** What to do **
From the data below, set down exactly the lines between the one holding "binnen 24 uur" and the one holding "E-mailadres", inclusive, and no others.

*** Opening Exercise material ***

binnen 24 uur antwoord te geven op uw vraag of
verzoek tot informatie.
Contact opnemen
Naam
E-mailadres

*** Closing Exercise material ***
*** Opening Exercise material ***

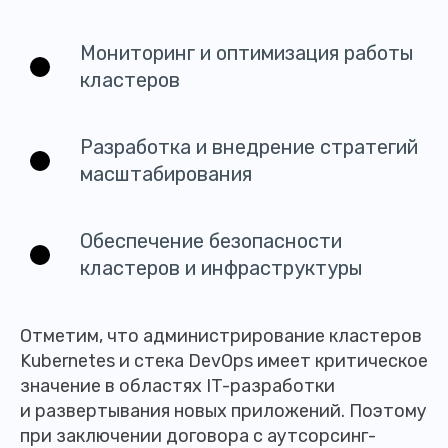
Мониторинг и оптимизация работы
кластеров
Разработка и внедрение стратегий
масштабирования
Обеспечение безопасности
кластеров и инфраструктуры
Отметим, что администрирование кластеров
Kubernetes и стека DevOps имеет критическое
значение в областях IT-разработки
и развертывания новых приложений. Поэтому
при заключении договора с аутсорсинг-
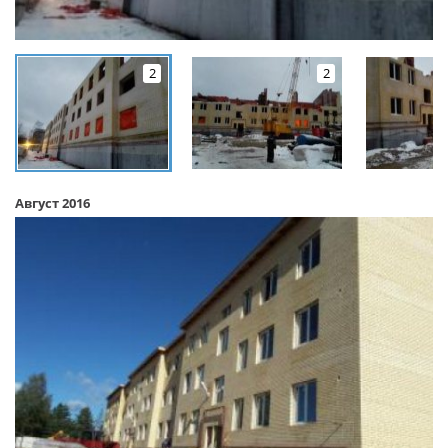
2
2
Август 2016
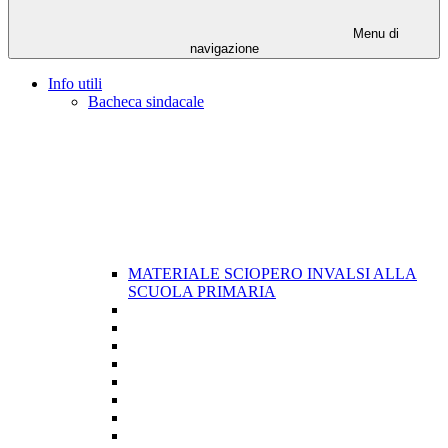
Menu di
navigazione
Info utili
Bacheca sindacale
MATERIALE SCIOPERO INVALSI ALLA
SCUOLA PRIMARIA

*** Closing Exercise material ***

** Result below **
binnen 24 uur antwoord te geven op uw vraag of
verzoek tot informatie.
Contact opnemen
Naam
E-mailadres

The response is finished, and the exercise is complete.